DIRECTIONS FOR THIS TASK: Check each line below for "ruangan" and say how many have it, with no other words.

RECORDS FOR THE EXERCISE:
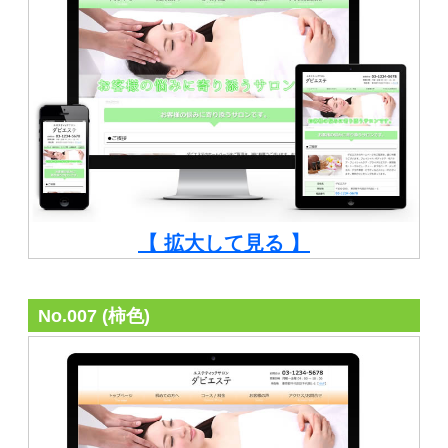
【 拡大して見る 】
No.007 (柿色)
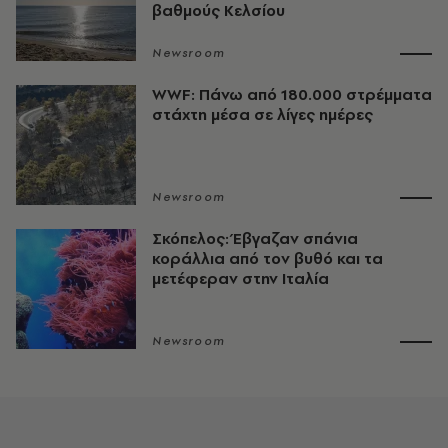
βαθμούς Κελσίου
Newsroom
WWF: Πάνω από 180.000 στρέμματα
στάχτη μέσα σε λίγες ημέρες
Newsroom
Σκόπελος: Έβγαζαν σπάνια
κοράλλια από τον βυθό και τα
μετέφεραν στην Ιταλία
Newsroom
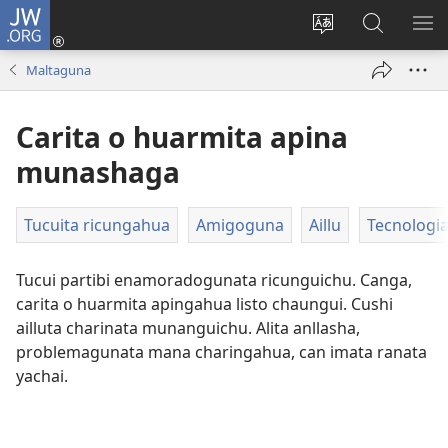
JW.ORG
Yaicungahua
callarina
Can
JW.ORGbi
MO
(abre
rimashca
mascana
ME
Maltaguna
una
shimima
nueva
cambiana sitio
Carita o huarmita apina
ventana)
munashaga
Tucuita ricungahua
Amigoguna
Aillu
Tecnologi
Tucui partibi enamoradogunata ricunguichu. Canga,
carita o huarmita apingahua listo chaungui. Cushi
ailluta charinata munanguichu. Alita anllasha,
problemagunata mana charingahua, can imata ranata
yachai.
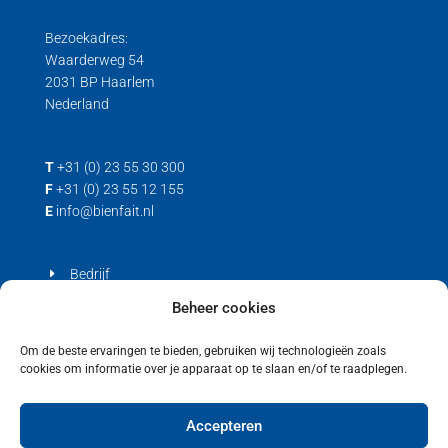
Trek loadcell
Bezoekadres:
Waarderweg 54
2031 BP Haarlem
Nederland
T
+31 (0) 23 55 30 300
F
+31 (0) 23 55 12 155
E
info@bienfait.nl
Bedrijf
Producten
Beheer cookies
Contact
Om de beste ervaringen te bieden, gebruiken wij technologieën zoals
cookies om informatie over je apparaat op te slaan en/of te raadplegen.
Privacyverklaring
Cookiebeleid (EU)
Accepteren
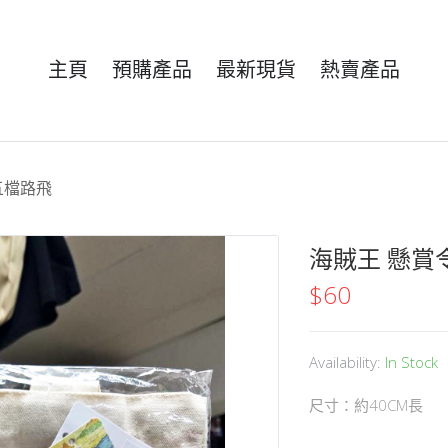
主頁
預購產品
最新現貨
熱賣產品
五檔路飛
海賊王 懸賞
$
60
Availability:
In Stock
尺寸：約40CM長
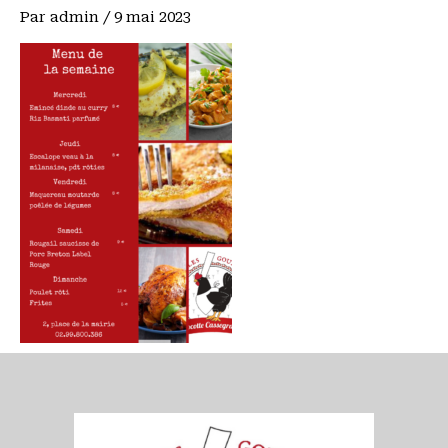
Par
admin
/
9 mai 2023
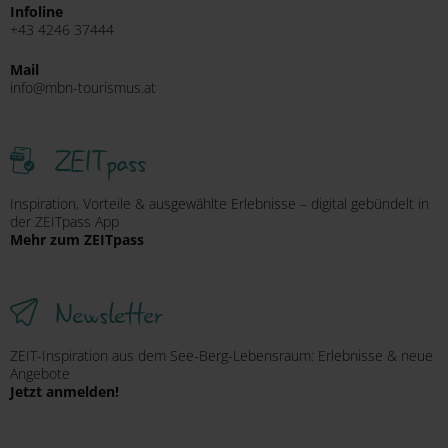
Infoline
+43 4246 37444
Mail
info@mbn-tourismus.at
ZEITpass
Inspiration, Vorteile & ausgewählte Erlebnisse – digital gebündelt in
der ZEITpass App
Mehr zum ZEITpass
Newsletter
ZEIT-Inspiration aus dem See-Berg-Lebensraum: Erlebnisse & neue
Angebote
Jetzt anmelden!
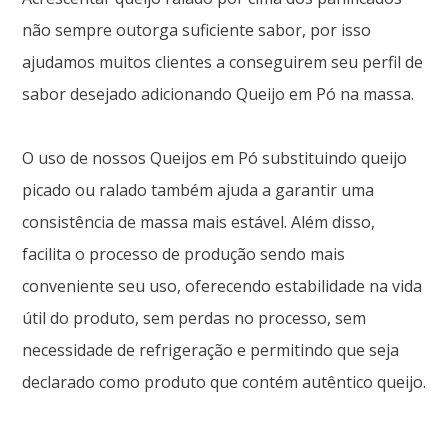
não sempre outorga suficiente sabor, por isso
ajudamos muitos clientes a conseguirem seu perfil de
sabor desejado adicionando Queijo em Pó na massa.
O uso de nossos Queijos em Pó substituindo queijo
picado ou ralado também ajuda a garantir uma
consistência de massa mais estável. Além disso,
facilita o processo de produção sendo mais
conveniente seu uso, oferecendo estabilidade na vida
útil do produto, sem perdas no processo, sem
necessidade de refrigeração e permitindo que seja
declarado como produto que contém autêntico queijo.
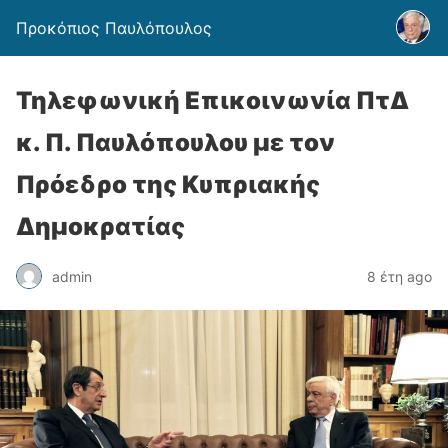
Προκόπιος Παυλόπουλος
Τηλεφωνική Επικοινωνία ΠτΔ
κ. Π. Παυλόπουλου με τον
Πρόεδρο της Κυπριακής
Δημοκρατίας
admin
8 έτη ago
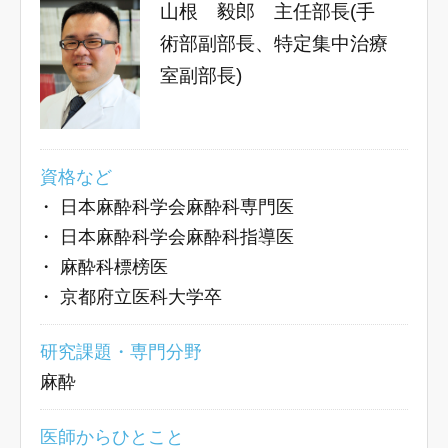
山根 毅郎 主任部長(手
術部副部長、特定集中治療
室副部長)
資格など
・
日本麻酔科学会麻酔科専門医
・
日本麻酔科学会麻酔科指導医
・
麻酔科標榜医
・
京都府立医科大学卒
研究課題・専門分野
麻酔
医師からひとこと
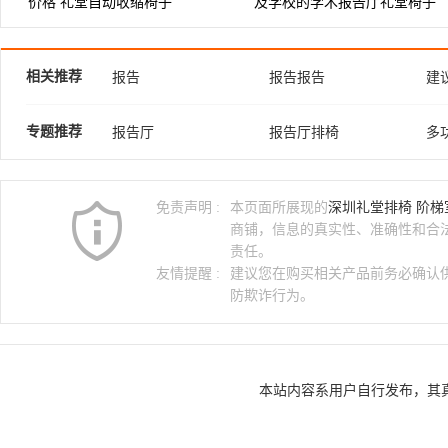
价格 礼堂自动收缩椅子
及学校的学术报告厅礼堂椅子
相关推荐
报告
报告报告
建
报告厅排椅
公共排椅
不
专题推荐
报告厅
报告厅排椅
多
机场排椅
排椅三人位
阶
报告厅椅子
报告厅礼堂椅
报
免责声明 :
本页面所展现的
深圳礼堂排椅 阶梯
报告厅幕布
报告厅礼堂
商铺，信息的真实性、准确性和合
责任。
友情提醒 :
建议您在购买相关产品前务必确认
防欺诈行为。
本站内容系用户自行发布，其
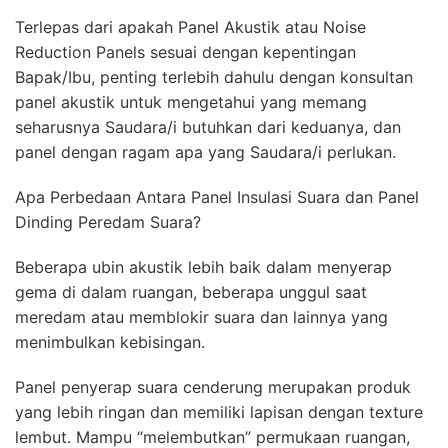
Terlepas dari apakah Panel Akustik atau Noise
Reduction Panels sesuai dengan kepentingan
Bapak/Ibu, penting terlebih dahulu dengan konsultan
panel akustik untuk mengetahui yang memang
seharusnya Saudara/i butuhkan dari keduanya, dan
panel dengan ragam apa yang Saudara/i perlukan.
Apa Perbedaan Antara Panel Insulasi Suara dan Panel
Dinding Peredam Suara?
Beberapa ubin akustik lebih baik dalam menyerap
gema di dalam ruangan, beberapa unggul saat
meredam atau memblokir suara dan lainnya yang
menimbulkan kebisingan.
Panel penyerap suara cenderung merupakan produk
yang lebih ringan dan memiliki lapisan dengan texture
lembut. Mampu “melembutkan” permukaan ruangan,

RESPONSE TO THIS TASK: 2